• Help Support The Rugby Forum :

Rugby World Cup 2023 - retrospective

The reason for the rule is to deter players slapping the ball down when they can't realistically stop try scoring chances in any other legitimate way. It is an absolutely essential law to preserve positive, skills-based attacking rugby which flows.

"Oh no I knocked it on did I? What a shame.. How will we ever recover from giving away a free kick..."
 
look, to each their own, it just doesn't bug me and a scrum feed to the attacking team feels enough reward to me but there are several things where i just thing..."why?" or "why cant you do that?"

i think letting defending teams do more stuff like sacking maul or what we're talking about here will force attacking teams to actually get better rather than providing all this protection to attacking teams that i think just makes them a bit lazy, they know they'll get a penalty

I dont feel we're seeing the defending teams not go for these plays...we're only seeing the punishment more, which i find less fun to watch than the actual "offense"

but i realise im in the minority there
 
The reason for the rule is to deter players slapping the ball down when they can't realistically stop try scoring chances in any other legitimate way. It is an absolutely essential law to preserve positive, skills-based attacking rugby which flows.

"Oh no I knocked it on did I? What a shame.. How will we ever recover from giving away a free kick..."

Is it? The other code manages fine without it. That's one of the reasons I see it as being overly punitive in our code.
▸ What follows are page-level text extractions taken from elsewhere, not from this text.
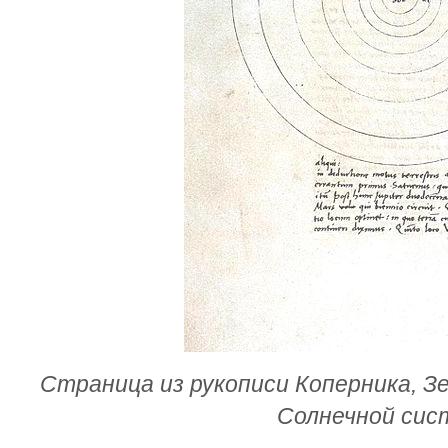
Страница из рукописи Коперника, З
Солнечной си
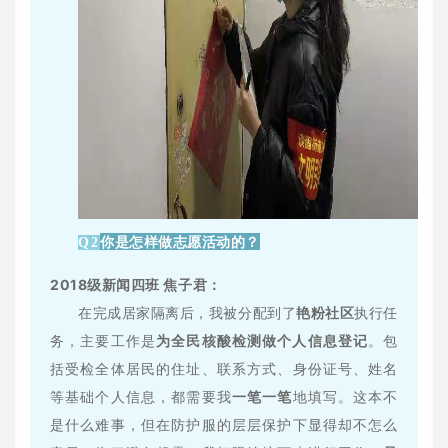
你是怎样做志愿活动的？
Q2
2018级新闻四班 焦子君：
在完成居家隔离后，我被分配到了
艳粉社区
执行任
务，主要工作是
为
全民核酸检测做个人信息登记
。包
括受检全体居民的住址、联系方式、身份证号、姓名
等基础个人信息，都需要我
一笔一笔
地填写。这本不
是什么难事，但在防护服的层层保护下显得却不怎么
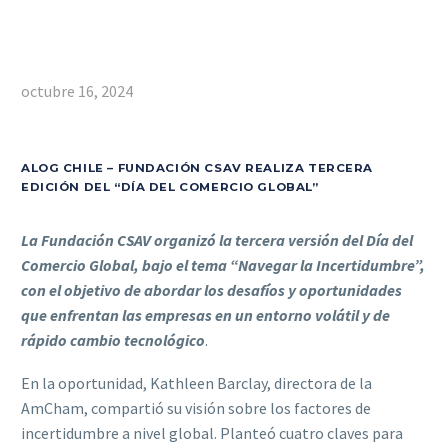
octubre 16, 2024
ALOG CHILE – FUNDACIÓN CSAV REALIZA TERCERA
EDICIÓN DEL “DÍA DEL COMERCIO GLOBAL”
La Fundación CSAV organizó la tercera versión del Día del
Comercio Global, bajo el tema “Navegar la Incertidumbre”,
con el objetivo de abordar los desafíos y oportunidades
que enfrentan las empresas en un entorno volátil y de
rápido cambio tecnológico
.
En la oportunidad, Kathleen Barclay, directora de la
AmCham, compartió su visión sobre los factores de
incertidumbre a nivel global. Planteó cuatro claves para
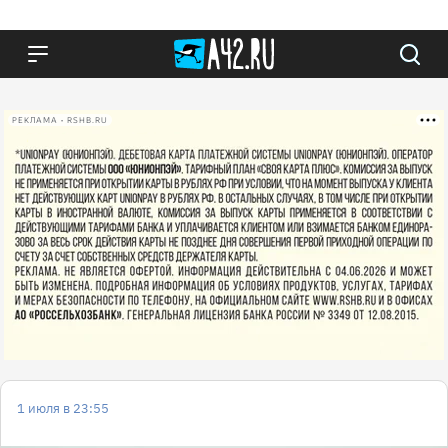
РЕКЛАМА • RSHB.RU
1 июля в 23:55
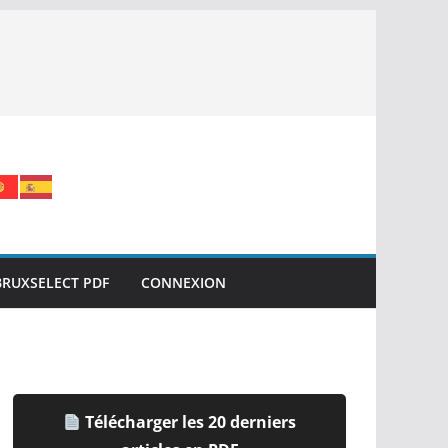
BRUXSELECT PDF
CONNEXION
Télécharger les 20 derniers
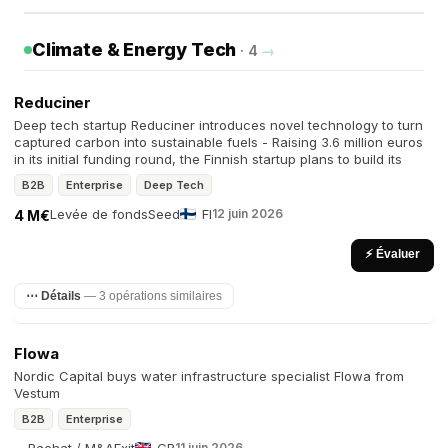
Climate & Energy Tech
· 4
→
Reduciner
Deep tech startup Reduciner introduces novel technology to turn
captured carbon into sustainable fuels - Raising 3.6 million euros
in its initial funding round, the Finnish startup plans to build its
B2B
Enterprise
Deep Tech
Levée de fonds
Seed
FI
12 juin 2026
4 M€
⚡ Évaluer
⋯ Détails
— 3 opérations similaires
Flowa
Nordic Capital buys water infrastructure specialist Flowa from
Vestum
B2B
Enterprise
11 juin 2026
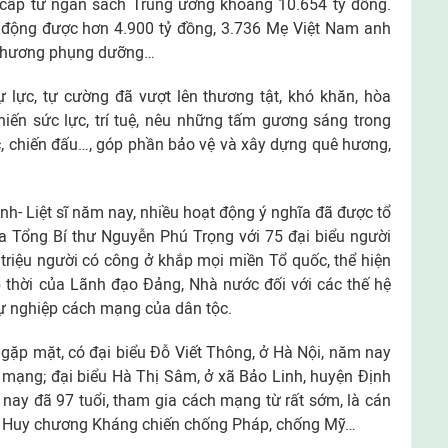
í cấp từ ngân sách Trung ương khoảng 10.654 tỷ đồng.
động được hơn 4.900 tỷ đồng, 3.736 Mẹ Việt Nam anh
a phương phụng dưỡng…
ự lực, tự cường đã vượt lên thương tật, khó khăn, hòa
hiến sức lực, trí tuệ, nêu những tấm gương sáng trong
ác, chiến đấu…, góp phần bảo vệ và xây dựng quê hương,
- Liệt sĩ năm nay, nhiều hoạt động ý nghĩa đã được tổ
a Tổng Bí thư Nguyễn Phú Trọng với 75 đại biểu người
 triệu người có công ở khắp mọi miền Tổ quốc, thể hiện
p thời của Lãnh đạo Đảng, Nhà nước đối với các thế hệ
sự nghiệp cách mạng của dân tộc.
gặp mặt, có đại biểu Đỗ Viết Thông, ở Hà Nội, năm nay
h mạng; đại biểu Hà Thị Sâm, ở xã Bảo Linh, huyện Định
nay đã 97 tuổi, tham gia cách mạng từ rất sớm, là cán
ng Huy chương Kháng chiến chống Pháp, chống Mỹ…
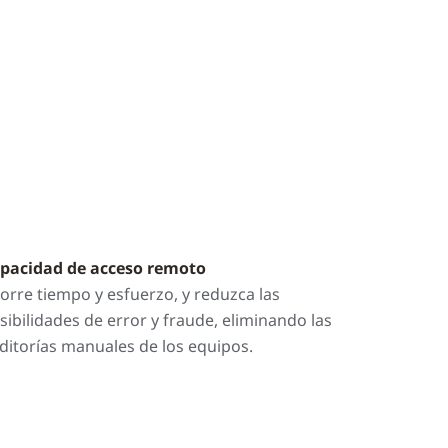
pacidad de acceso remoto
orre tiempo y esfuerzo, y reduzca las
sibilidades de error y fraude, eliminando las
ditorías manuales de los equipos.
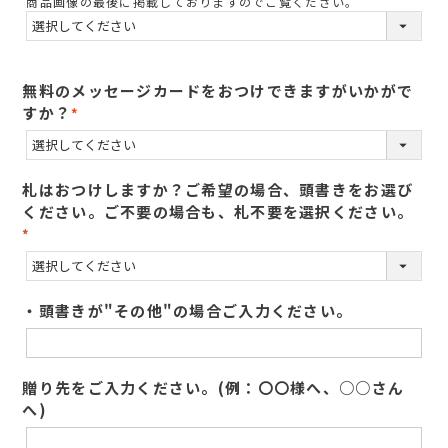
商品画像の最後に掲載しておりますのでご覧ください。
須
)
無料のメッセージカードをおつけできますがいかがで
すか？
(
必
須
札はおつけしますか？ご希望の場合、頭書きをお選び
)
ください。ご不要の場合も、札不要を選択ください。
(
必
須
・頭書きが"その他"の場合ご入力ください。
)
贈り先をご入力ください。(例：〇〇様へ、○○さん
へ)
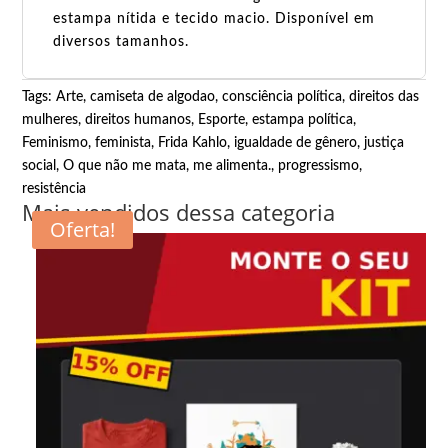
estampa nítida e tecido macio. Disponível em
diversos tamanhos.
Tags:
Arte
,
camiseta de algodao
,
consciência política
,
direitos das
mulheres
,
direitos humanos
,
Esporte
,
estampa política
,
Feminismo
,
feminista
,
Frida Kahlo
,
igualdade de gênero
,
justiça
social
,
O que não me mata, me alimenta.
,
progressismo
,
resistência
Mais vendidos dessa categoria
Oferta!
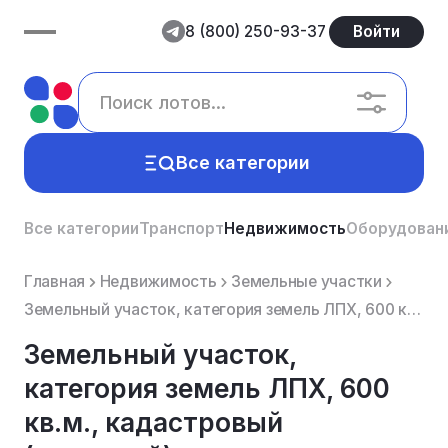
8 (800) 250-93-37
Войти
Все категории
Все категории
Транспорт
Недвижимость
Оборудован
Главная
Недвижимость
Земельные участки
Земельный участок, категория земель ЛПХ, 600 кв.м., кадастровый (условный) номер 35:26:0103024:1008,...
Земельный участок,
категория земель ЛПХ, 600
кв.м., кадастровый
Having followed both codes for a long time, IMO there isn't a disproportionately high number of deliberate knock downs in league. Of course there's more than we see in union simply because it's allowed, but not so many that it's spoilt the game.

In fact because defenders have more options available to them, it means attacking teams have to hone structures and individual skillsets to create greater space, and over the years that's driven innovation. Matt Gidley's back hand draw-pass and Andrew Johns' kick-pass, which they each pioneered in the mid/late 90s, are now commonplace.

You say the law preserves positive, skills-based attacking rugby and ok, I see that perspective. Although if that's its sole intention you could argue its effectiveness..... but IMO axing it will grow positive skill-based attacking rugby. And just as importantly, improve flow by removing a TMO intervention point.

If I could, I would kill it off tomorrow. And I absolutely believe we'd be immediately better off.